The correct answer is focused on the client's feelings. "Your child benefits from
having a sibling" is not facilitative. "I wonder why you married him, knowing that he
wouldn't desert his biological child" is incorrect because it prejudges the client. "You
need to take a second job to give your child what you think she deserves" is not
open ended, does not facilitate feelings, and gives advice.

A client says to the nurse, "My wife retired last year from a lucrative law practice, and
I'm really discouraged. I'll be working until I die, even though I helped pay for her
education." Which response by the nurse is supportive? - ANSWER-"You sound very
troubled by this."

Rationale: Saying that the situation is unfair is judgmental and does not encourage
the client to express his feelings; nor does "That's such a tough break for you."
Suggesting that the husband approach the spouse for help is incorrect because it
prematurely gives advice, a nontherapeutic communication technique. The correct
option is focused on the client's feelings.

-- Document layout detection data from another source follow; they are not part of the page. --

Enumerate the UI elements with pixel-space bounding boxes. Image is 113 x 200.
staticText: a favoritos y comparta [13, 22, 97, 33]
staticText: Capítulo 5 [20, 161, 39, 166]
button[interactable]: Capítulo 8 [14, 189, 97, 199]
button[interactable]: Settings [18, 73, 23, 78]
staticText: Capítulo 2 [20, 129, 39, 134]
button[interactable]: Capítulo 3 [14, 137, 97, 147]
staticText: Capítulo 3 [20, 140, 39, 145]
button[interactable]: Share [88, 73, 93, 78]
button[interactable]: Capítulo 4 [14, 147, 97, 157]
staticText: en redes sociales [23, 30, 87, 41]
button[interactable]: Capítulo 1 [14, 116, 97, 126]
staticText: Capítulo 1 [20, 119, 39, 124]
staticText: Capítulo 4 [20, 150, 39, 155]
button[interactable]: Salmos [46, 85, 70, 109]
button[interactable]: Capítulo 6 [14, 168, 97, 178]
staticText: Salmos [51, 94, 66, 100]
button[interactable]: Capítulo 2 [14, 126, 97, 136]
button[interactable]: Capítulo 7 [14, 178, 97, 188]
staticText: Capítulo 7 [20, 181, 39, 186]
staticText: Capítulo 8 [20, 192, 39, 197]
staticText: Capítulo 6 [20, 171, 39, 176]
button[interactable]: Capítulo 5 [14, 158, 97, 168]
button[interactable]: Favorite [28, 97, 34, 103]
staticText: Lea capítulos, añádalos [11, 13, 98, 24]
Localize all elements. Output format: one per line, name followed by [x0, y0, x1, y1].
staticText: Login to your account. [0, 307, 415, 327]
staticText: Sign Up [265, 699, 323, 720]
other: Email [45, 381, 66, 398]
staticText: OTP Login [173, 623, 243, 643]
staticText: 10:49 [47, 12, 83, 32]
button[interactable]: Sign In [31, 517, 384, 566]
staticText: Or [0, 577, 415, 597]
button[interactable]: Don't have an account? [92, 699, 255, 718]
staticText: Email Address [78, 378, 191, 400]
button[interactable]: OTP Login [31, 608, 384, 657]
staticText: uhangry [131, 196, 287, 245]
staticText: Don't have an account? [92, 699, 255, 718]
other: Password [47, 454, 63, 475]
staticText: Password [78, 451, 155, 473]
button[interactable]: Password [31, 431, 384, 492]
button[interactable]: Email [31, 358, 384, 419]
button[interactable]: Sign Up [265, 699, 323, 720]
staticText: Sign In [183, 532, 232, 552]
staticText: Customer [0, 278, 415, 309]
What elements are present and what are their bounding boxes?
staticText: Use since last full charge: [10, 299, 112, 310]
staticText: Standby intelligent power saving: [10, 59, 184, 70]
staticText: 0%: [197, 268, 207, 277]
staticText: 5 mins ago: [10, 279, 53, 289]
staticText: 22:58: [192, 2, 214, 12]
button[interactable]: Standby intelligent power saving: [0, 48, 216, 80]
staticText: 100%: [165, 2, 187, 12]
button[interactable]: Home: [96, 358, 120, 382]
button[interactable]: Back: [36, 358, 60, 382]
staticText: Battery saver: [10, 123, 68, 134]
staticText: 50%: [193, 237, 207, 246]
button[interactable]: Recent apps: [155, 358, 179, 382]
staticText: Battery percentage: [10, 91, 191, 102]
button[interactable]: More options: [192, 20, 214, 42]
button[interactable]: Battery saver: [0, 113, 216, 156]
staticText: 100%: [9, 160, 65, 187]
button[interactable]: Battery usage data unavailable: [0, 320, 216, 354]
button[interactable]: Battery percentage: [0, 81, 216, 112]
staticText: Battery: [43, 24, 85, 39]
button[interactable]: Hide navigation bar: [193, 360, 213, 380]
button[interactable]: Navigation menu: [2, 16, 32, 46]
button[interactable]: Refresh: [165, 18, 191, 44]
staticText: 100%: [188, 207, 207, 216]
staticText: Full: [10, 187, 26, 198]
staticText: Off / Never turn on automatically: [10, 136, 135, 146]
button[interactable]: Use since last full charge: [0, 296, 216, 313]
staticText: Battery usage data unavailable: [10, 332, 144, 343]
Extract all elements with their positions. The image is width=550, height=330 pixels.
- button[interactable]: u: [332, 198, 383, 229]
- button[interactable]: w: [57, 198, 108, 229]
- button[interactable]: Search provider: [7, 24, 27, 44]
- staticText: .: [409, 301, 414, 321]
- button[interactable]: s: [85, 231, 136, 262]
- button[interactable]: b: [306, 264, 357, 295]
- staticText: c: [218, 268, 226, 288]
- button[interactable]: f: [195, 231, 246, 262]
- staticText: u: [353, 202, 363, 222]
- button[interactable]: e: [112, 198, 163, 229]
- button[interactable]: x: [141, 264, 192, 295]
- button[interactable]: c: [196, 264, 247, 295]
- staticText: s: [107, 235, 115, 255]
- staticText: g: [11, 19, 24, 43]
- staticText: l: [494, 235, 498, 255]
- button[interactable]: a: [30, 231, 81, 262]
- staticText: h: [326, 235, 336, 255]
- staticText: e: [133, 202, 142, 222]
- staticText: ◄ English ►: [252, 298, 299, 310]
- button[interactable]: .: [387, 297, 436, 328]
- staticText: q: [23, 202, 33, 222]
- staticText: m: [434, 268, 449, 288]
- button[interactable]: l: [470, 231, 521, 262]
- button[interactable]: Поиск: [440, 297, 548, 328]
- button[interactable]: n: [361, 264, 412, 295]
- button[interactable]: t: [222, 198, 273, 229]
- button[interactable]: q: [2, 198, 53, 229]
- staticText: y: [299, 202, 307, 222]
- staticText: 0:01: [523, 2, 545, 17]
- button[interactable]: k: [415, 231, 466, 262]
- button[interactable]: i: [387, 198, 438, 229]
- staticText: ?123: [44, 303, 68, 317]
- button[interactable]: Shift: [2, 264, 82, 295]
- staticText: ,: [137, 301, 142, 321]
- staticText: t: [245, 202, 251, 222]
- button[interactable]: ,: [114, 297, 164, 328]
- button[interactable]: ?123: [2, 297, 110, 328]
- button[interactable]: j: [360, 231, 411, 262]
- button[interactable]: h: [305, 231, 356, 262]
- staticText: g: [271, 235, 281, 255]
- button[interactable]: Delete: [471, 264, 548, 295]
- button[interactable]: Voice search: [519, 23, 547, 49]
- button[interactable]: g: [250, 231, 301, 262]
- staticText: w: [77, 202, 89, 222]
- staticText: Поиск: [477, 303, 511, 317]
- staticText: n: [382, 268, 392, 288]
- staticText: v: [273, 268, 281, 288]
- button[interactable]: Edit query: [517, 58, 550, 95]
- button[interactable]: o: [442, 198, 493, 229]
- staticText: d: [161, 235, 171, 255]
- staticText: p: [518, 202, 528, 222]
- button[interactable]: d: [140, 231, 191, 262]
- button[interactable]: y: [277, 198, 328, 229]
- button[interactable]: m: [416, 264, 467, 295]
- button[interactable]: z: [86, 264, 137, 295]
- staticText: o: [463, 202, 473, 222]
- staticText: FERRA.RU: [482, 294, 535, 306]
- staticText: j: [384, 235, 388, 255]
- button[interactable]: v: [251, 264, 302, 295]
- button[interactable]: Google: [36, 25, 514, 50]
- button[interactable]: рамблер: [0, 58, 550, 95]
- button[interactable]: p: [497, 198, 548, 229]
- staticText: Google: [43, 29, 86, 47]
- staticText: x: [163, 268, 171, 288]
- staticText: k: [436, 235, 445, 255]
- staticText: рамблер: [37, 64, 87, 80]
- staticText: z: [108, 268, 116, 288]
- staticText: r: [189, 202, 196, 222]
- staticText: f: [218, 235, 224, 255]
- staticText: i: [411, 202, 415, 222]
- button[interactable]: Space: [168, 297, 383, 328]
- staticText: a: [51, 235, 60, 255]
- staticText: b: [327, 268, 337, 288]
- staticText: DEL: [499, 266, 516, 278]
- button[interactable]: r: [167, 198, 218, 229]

A gay man is brought to the emergency department by the police. The client tells the
nurse, "I was beaten up. I guess I just have to expect this kind of treatment for the
rest of my life." Which statement by the nurse is therapeutic? - ANSWER-"You feel
that being beaten up goes along with being gay?"

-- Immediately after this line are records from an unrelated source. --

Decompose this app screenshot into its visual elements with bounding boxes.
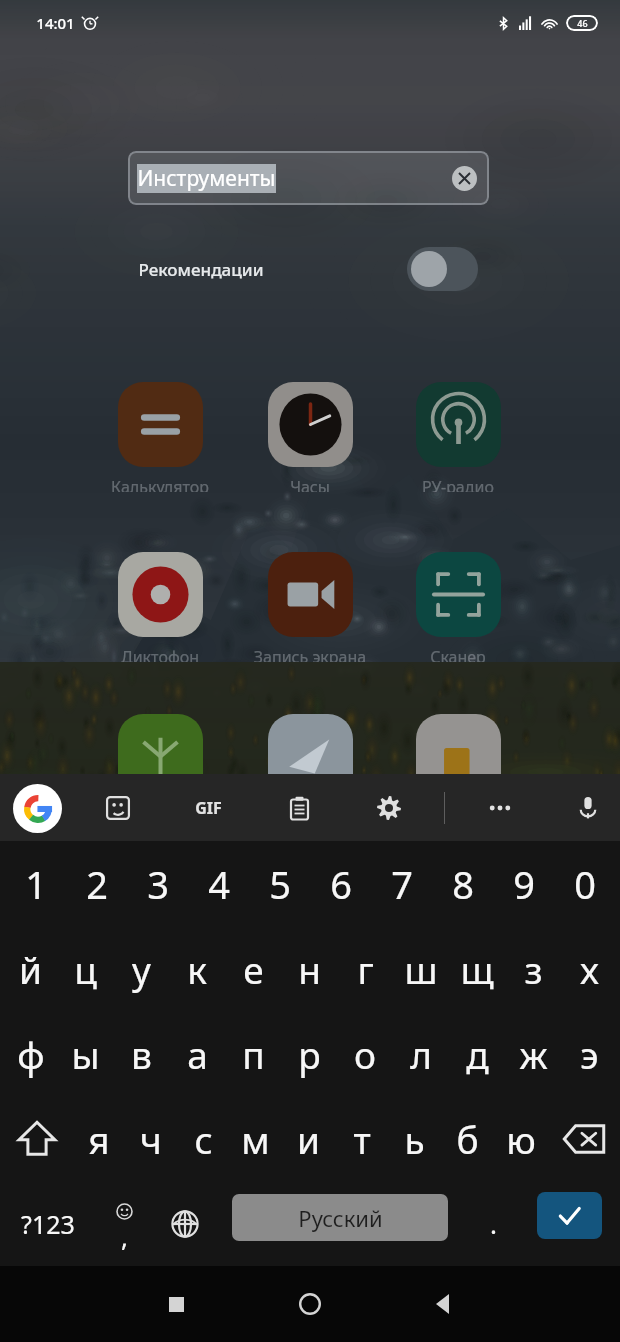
staticText: 3 [147,858,169,910]
staticText: ?123 [21,1207,75,1241]
staticText: Сканер [383,646,533,662]
button[interactable]: р [281,1011,337,1096]
button[interactable]: а [169,1011,225,1096]
button[interactable]: ь [388,1096,441,1181]
button[interactable]: м [229,1096,282,1181]
staticText: 4 [208,858,230,910]
staticText: Запись экрана [235,646,385,662]
button[interactable]: Clipboard [273,782,325,834]
button[interactable]: 4 [188,841,249,926]
button[interactable]: Emoji [94,1181,154,1266]
button[interactable] [85,714,235,799]
button[interactable]: ю [494,1096,547,1181]
button[interactable]: п [225,1011,281,1096]
staticText: ы [71,1029,100,1079]
button[interactable]: 3 [127,841,188,926]
button[interactable]: 8 [432,841,493,926]
button[interactable]: е [225,926,281,1011]
staticText: Русский [298,1203,383,1233]
button[interactable]: Часы [235,382,385,492]
button[interactable]: ч [125,1096,177,1181]
staticText: щ [460,944,494,994]
staticText: д [466,1029,489,1079]
button[interactable]: к [169,926,225,1011]
button[interactable]: ф [3,1011,58,1096]
button[interactable]: 5 [249,841,310,926]
staticText: Часы [235,476,385,492]
button[interactable]: Recents [139,1267,213,1341]
staticText: е [243,944,264,994]
button[interactable]: 7 [371,841,432,926]
button[interactable]: . [465,1181,521,1266]
button[interactable]: Инструменты [128,151,489,205]
button[interactable]: 1 [5,841,66,926]
button[interactable]: Settings [363,782,415,834]
button[interactable]: Enter [537,1192,602,1239]
button[interactable]: я [73,1096,125,1181]
button[interactable]: т [335,1096,388,1181]
button[interactable]: э [561,1011,617,1096]
button[interactable]: Google [11,782,63,834]
button[interactable] [235,714,385,799]
button[interactable]: л [393,1011,449,1096]
button[interactable]: Backspace [547,1096,620,1181]
button[interactable]: Shift [0,1096,73,1181]
staticText: ш [404,944,438,994]
staticText: ж [519,1029,548,1079]
button[interactable]: с [177,1096,229,1181]
button[interactable]: г [337,926,393,1011]
button[interactable] [383,714,533,799]
staticText: б [456,1114,479,1164]
staticText: л [410,1029,432,1079]
button[interactable]: н [281,926,337,1011]
button[interactable]: й [3,926,58,1011]
button[interactable]: о [337,1011,393,1096]
staticText: 0 [574,858,596,910]
button[interactable]: Voice input [562,782,614,834]
button[interactable]: Рекомендации [138,245,478,293]
button[interactable]: Clear [447,161,481,195]
staticText: с [194,1114,213,1164]
button[interactable]: у [113,926,169,1011]
button[interactable]: з [505,926,561,1011]
staticText: р [298,1029,321,1079]
staticText: ф [17,1029,45,1079]
staticText: ц [74,944,97,994]
button[interactable]: Home [273,1267,347,1341]
button[interactable]: 6 [310,841,371,926]
button[interactable]: в [113,1011,169,1096]
staticText: 7 [391,858,413,910]
button[interactable]: Русский [232,1194,448,1241]
staticText: т [353,1114,371,1164]
button[interactable]: Диктофон [85,552,235,662]
button[interactable]: 0 [554,841,615,926]
button[interactable]: Stickers [92,782,144,834]
button[interactable]: РУ-радио [383,382,533,492]
staticText: GIF [195,797,222,819]
staticText: я [88,1114,110,1164]
staticText: м [241,1114,270,1164]
button[interactable]: 2 [66,841,127,926]
button[interactable]: ж [505,1011,561,1096]
button[interactable]: ц [58,926,113,1011]
button[interactable]: ?123 [8,1181,88,1266]
button[interactable]: д [449,1011,505,1096]
staticText: ь [404,1114,425,1164]
button[interactable]: Запись экрана [235,552,385,662]
staticText: з [524,944,543,994]
button[interactable]: ш [393,926,449,1011]
button[interactable]: б [441,1096,494,1181]
button[interactable]: More [474,782,526,834]
button[interactable]: и [282,1096,335,1181]
staticText: а [187,1029,208,1079]
button[interactable]: Language [157,1181,213,1266]
button[interactable]: щ [449,926,505,1011]
button[interactable]: Сканер [383,552,533,662]
button[interactable]: 9 [493,841,554,926]
staticText: 1 [25,858,47,910]
button[interactable]: Back [407,1267,481,1341]
button[interactable]: Калькулятор [85,382,235,492]
button[interactable]: х [561,926,617,1011]
button[interactable]: GIF [182,782,234,834]
button[interactable]: ы [58,1011,113,1096]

, Rationale: Many lesbians and gays encounter harassment or violence in the course
of their lives. "I think you should take some self-defense classes" is incorrect
because it advises the client, and giving advice is not therapeutic. "Maybe you
should be more discreet when you're in public" also gives advice and presumes that
the client has been indiscreet. "Why not try counseling to change your sexual
orientation?" is incorrect because it assumes that sexual orientation can or should be
changed. The correct option indicates reflection and is focused on the client's
feelings.

A client whose spouse recently died is experiencing dysfunctional grieving. Which
intervention has priority in the plan of care? - ANSWER-Assessing the client's risk for
violence toward self and others

Rationale: The priority intervention for a client with dysfunctional grieving is
assessment of the client's risk for violence toward self and others. Although the
nurse will assist the client in resolving the grief and monitor the client's sleep pattern,
these are not the priority interventions of the options given. Obtaining a prescription
for an antidepressant is not a priority.

A nurse develops a plan of care for a client in whom AIDS was recently diagnosed.
The client is experiencing difficulty adjusting to the illness. Which interventions are
appropriate for this client? Select all that apply. - ANSWER-Assisting the client in
verbalizing fears
Helping the client identify sources of hope
Monitoring the client for signs of self-harm
Assisting the client with problem-solving and decision-making

Rationale: Assisting the client with problem-solving and decision-making, helping the
client verbalize fears, helping the client identify sources of hope, and monitoring the
client for signs of self-harm are all appropriate interventions. In planning care for a
client having difficulty adjusting to an illness, the nurse develops interventions to
promote social networking that will provide needed support and information to the
client.

An emergency department nurse is caring for an older client who is a victim of
physical abuse. List in order of priority the following nursing actions, with number 1
representing the first action and number 4 the last. - ANSWER-1. Checking the client
for physical injuries
2. Contacting the appropriate state officials to report the abuse
3. Contacting a social worker to assist in planning care for the client
4. Calling a member of the clergy to address the client's spiritual needs

Rationale: The priority intervention in the event of physical abuse is to check the
client for physical injuries. The nurse should then fulfill the legal obligation of
reporting suspected elder abuse. The next action is to contact the social worker to
obtain assistance in planning care for the client. The client may need the social
worker's help with housing as well. Last, a referral to a member of the clergy is an
appropriate intervention if the client desires it.